Our second walk of the year took place on March 7th.
Having forked out the princely sum of £1 each, we boarded the 10.07 train for the short ride down past the Pencil and yacht haven, and through the famous Fairlie tunnel.
Having no kind of engineering brain, I always marvel at how, in the early 1880s, the engineers of the day managed to construct this tunnel, not just for the distance of over 1000 yards, but with such a significant difference in elevation between the north and south portals (mind you, the engineer in our party hadn’t even realised that we had been through a tunnel…..)

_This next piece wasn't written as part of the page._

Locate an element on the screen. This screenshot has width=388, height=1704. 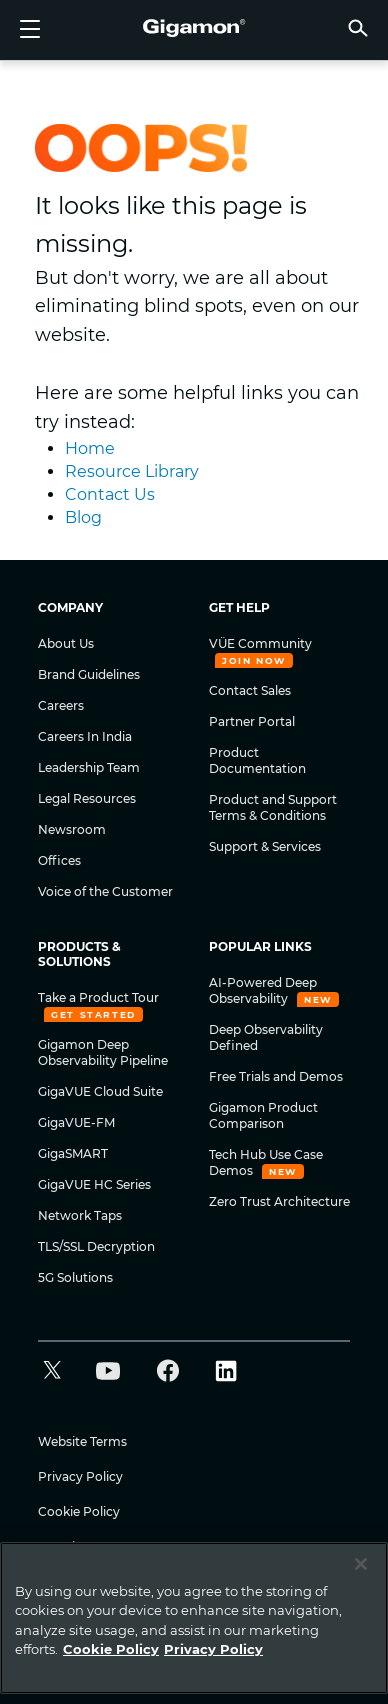 Gigamon Deep Observability Pipeline is located at coordinates (103, 1052).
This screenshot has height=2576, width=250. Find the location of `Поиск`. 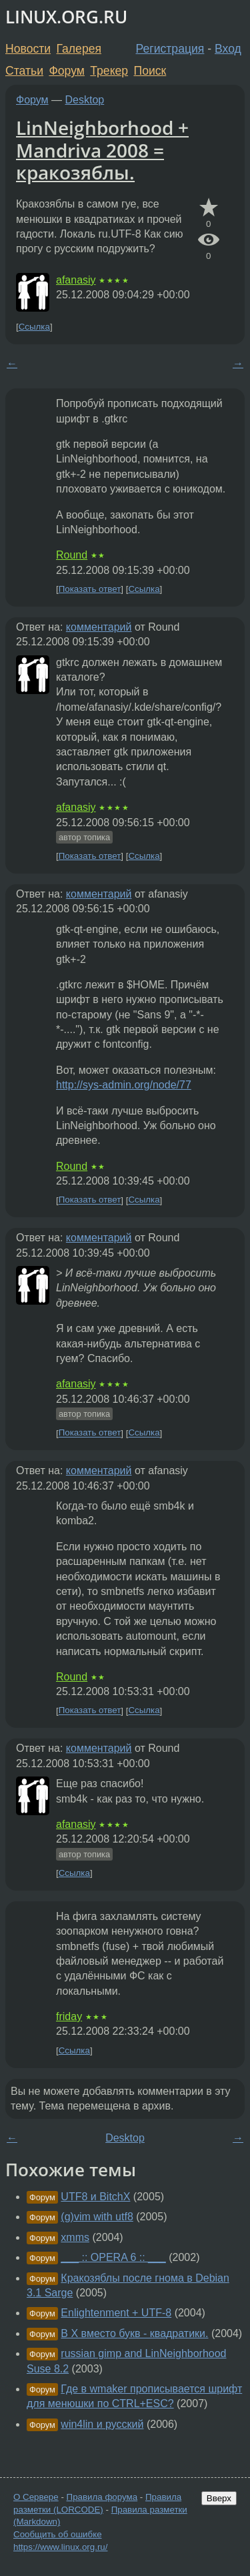 Поиск is located at coordinates (150, 70).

From Fairlie Station, we wended our way up the Fairlie Burn, round the castle, currently in the process of a major restoration (though being experts in such matters, we all agreed that it was really a Tower House), crossed the burn and strode manfully over the hillside, enjoying lovely views along the way.

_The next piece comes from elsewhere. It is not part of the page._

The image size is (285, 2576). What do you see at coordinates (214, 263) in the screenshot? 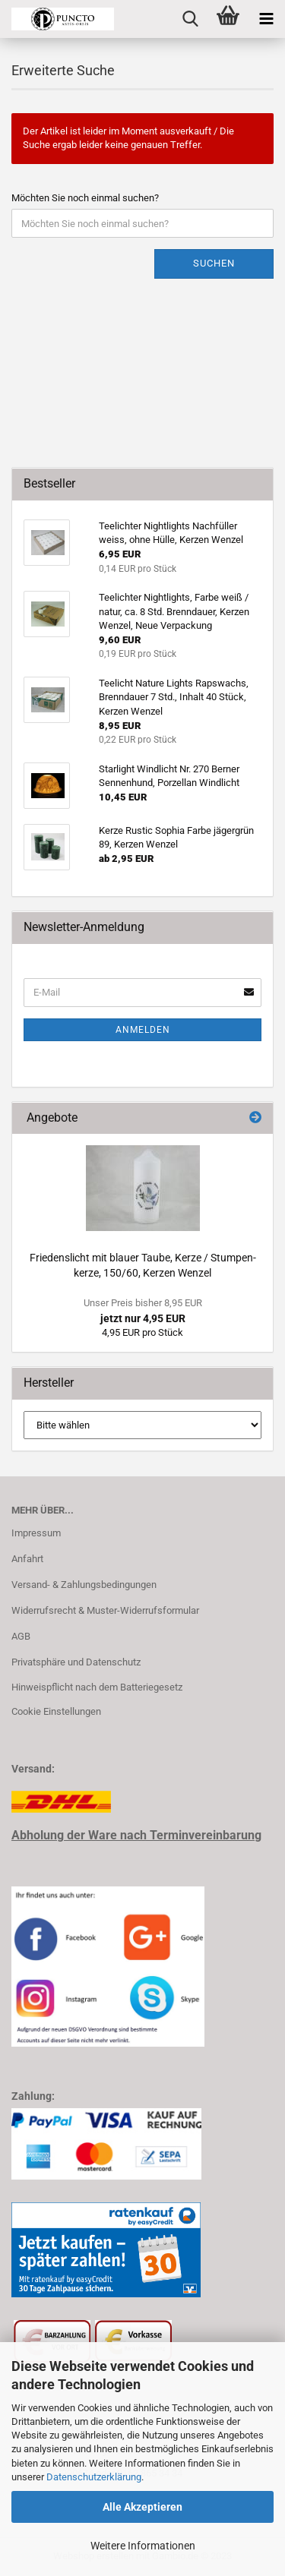 I see `Suchen` at bounding box center [214, 263].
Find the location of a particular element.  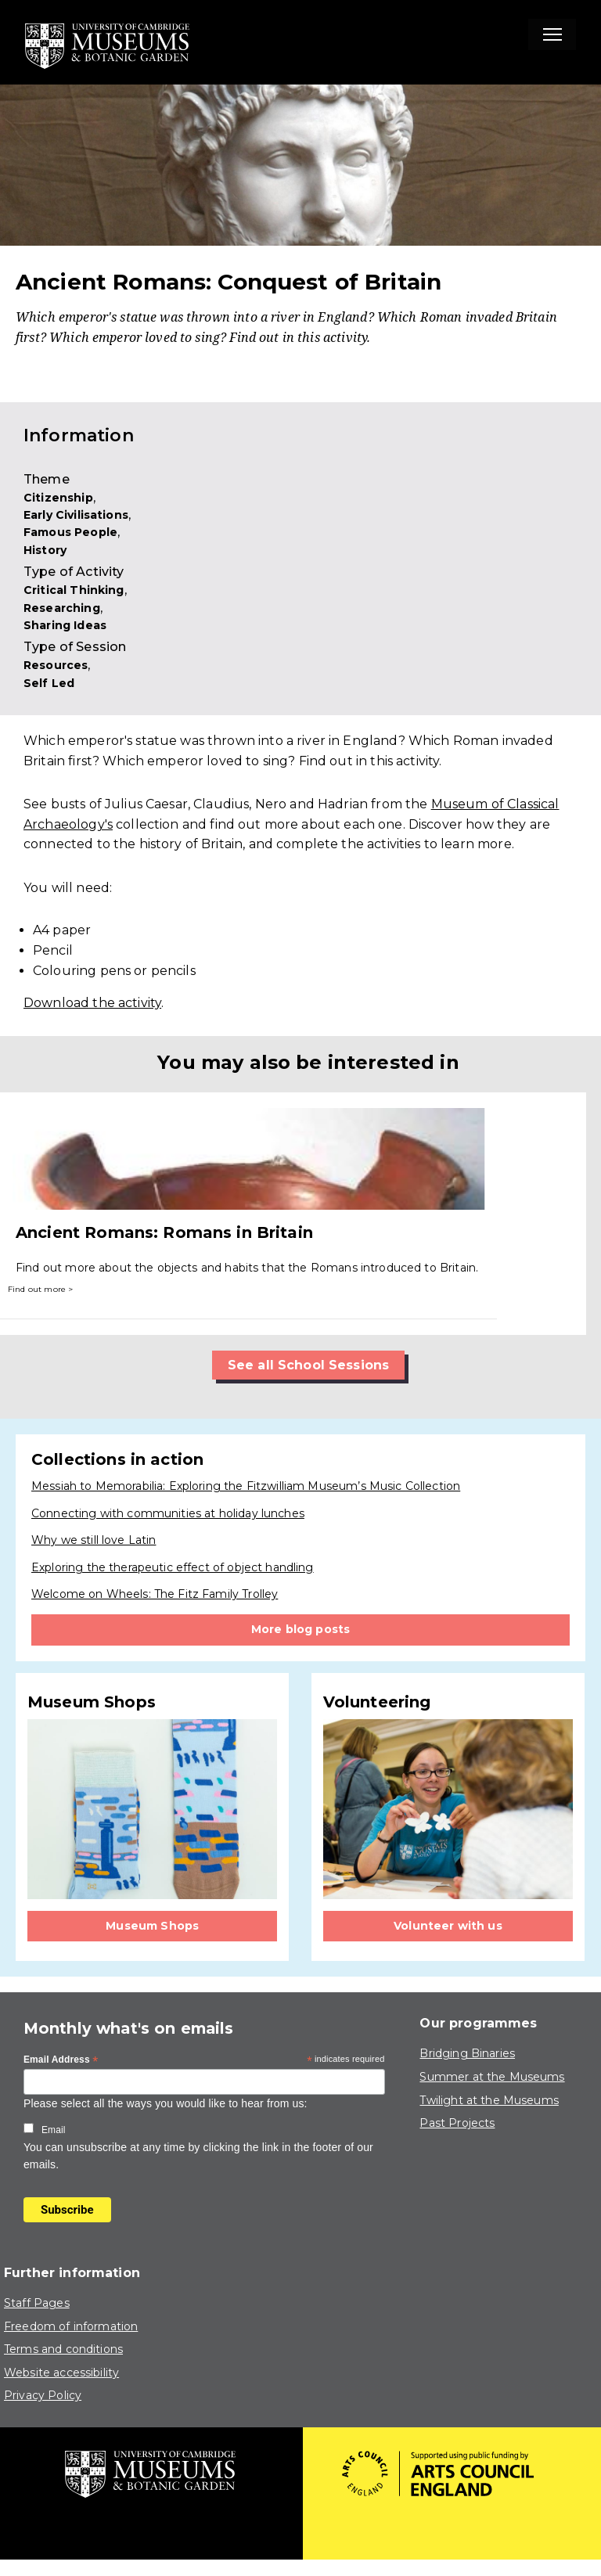 Messiah to Memorabilia: Exploring the Fitzwilliam Museum’s Music Collection is located at coordinates (245, 1486).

We forded the Southannan Burn and continued round the base of Diamond Hill, after which our manful striding degenerated into stumbling and clambering through deeply rutted mud tracks.
Luckily the hallucinatory images of the Battle of the Somme no-man’s land, the rattle of machine gun fire and exploding shells turned out to be forestry operations, and we stumbled out of the mud to reach the safety of the Fairlie Moor Road.
It was all downhill from here – literally, not metaphorically – to finish with an excellent Cullen Skink at the Catch at Fins seafood restaurant.
PS They would have got the bus back, but just missed one, so got a lift!
For those of you who wish to venture further afield: There are several routes through the Totara Valley and Raincliff back to Fairlie, but in South Island, New Zealand. The best involves a stop at the Opihi Vineyard Cafe for a relaxing lunch in a gorgeous setting and near New Zealand’s best-preserved Maori Rock Art and fantastic limestone rock formations.